Mishandling escrow, disclosure and documentation problems, and licensing violations are just a few of the risks you face. Here are a few others, along with tips for minimizing them.

Don’t aid and abet mortgage fraud. This is the third-most-common complaint the Florida Real Estate Commission handles, after escrow and licensing problems, according to Thomas O’Bryant, director of the Florida Division of Real Estate in Orlando. “Licensees have a responsibility to protect their customer, and one of the ways you do that is to look under the rock and figure out what’s going on,” says O’Bryant. “If you see swings in appraisals or [that] the valuation of a piece of property is unbelievable, you need to do some research. If a transaction sounds too good to be true, it probably is.”

If you run into legal trouble, come clean. Another common problem FREC handles is the failure of licensees to report legal troubles. If you plead guilty or no contest to, or are convicted or found guilty of any felony you must report it to FREC. “More than likely, we’re going to find out somehow, and it’ll come back to bite you,” says O’Bryant.

Know if you’ve sold a home in the past. Have a system for determining whether your firm has ever been involved in a transaction involving a specific property, says Jamie Billotte Moses, a shareholder at the law firm of Fisher, Rushmer, Werrenrath, Dickson, Talley & Dunlap in Orlando. What’s the big deal? If you’re sued for failure to disclose a problem, you could be blamed for all the knowledge you learned from your prior transaction. Too often, Moses has seen brokers realize—after searching their files to produce documents in litigation—that they learned of a defect with a property when they were involved in its sale years earlier.
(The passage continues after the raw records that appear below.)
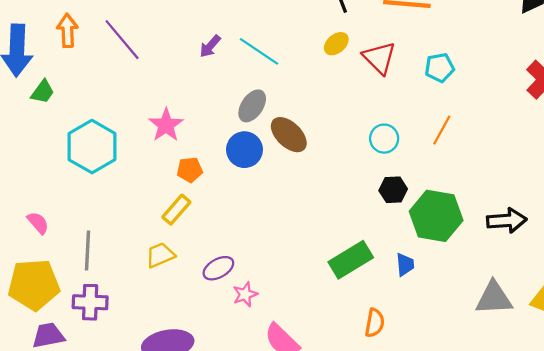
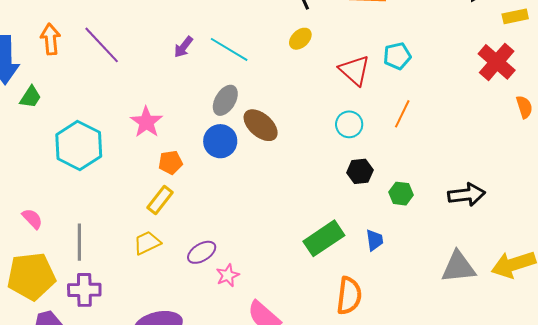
red triangle: (379, 58) -> (355, 70), moved
green hexagon: (436, 216) -> (401, 194), size x0.5
orange semicircle: (375, 323) -> (349, 296), size x1.4

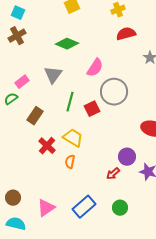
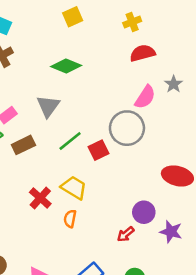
pink semicircle: (95, 68) -> (145, 97), moved
green line: (70, 102) -> (70, 141), turned 36
brown rectangle: (35, 116) -> (23, 145), moved, turned 30

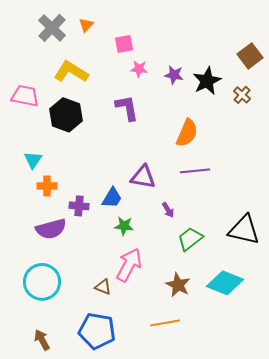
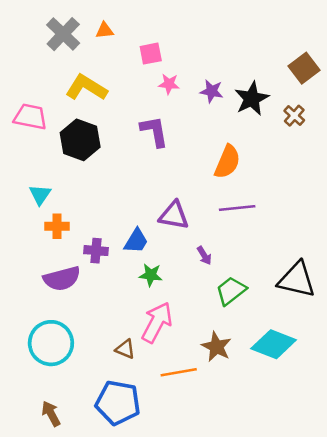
orange triangle: (86, 25) -> (104, 30), turned 42
orange line: (165, 323) -> (179, 372), moved

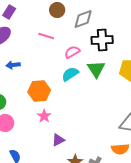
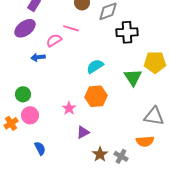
pink semicircle: (72, 52) -> (54, 40), moved
green triangle: (96, 69) -> (133, 77), moved
orange hexagon: (39, 91) -> (96, 96), moved

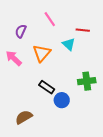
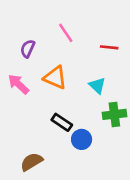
cyan triangle: (69, 44) -> (97, 85), moved
orange triangle: (42, 53) -> (55, 78), turned -48

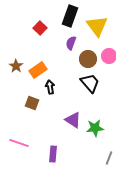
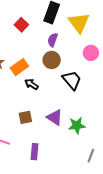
brown circle: (88, 59) -> (52, 60), moved
black arrow: (50, 87) -> (31, 84), turned -48
brown square: (32, 103) -> (25, 117), moved, turned -32

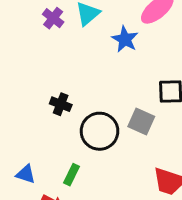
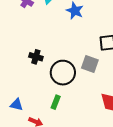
green rectangle: (71, 175) -> (56, 102), moved

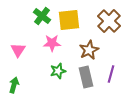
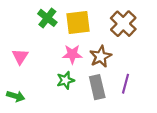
pink star: (52, 43) -> (72, 54), moved
green arrow: (14, 85) -> (16, 96), turned 91

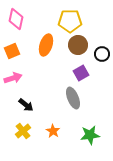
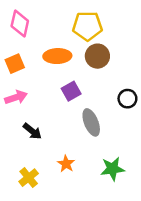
orange ellipse: (46, 45) -> (57, 56), turned 70
black circle: (102, 54) -> (127, 99), moved
purple square: (81, 73) -> (71, 91), moved
yellow cross: (23, 131) -> (29, 178), moved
Don’t use “as is” to avoid disclosing latent defects in residential transactions. “I advise brokers to make sure their sales associates really know what ‘as is’ means,” says Moses. “Many sales associates think that if a property is sold ‘as is,’ the buyers can’t sue them for nondisclosure. But ‘as is’ isn’t a miracle pill. It doesn’t mean you and the sellers don’t have to disclose material defects that you know about.”